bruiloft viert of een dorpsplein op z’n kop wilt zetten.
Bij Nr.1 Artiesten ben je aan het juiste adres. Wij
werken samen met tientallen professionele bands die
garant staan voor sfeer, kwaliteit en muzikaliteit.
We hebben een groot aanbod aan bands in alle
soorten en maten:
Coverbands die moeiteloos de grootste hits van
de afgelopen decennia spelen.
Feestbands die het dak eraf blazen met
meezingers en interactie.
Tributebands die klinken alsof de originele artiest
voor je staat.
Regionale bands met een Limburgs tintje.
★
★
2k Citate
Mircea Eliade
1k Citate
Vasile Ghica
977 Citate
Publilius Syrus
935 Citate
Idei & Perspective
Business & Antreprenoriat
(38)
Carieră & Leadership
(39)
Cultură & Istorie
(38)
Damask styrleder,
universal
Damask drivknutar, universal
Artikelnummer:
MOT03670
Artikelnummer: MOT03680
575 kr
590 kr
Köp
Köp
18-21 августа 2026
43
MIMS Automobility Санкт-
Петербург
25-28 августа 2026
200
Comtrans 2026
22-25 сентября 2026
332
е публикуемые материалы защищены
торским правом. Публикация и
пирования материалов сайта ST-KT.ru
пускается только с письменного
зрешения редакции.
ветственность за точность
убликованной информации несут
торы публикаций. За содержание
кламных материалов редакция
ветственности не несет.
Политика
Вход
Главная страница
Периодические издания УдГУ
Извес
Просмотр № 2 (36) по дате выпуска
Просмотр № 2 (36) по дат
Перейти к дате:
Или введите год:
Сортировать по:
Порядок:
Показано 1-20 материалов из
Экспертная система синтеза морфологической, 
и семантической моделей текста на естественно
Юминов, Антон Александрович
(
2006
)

> [WHAT YOU WILL DO]: In the listing above, find each line with the word "Citate" and copy it.

> [TASK RESPONSE]:
2k Citate
1k Citate
977 Citate
935 Citate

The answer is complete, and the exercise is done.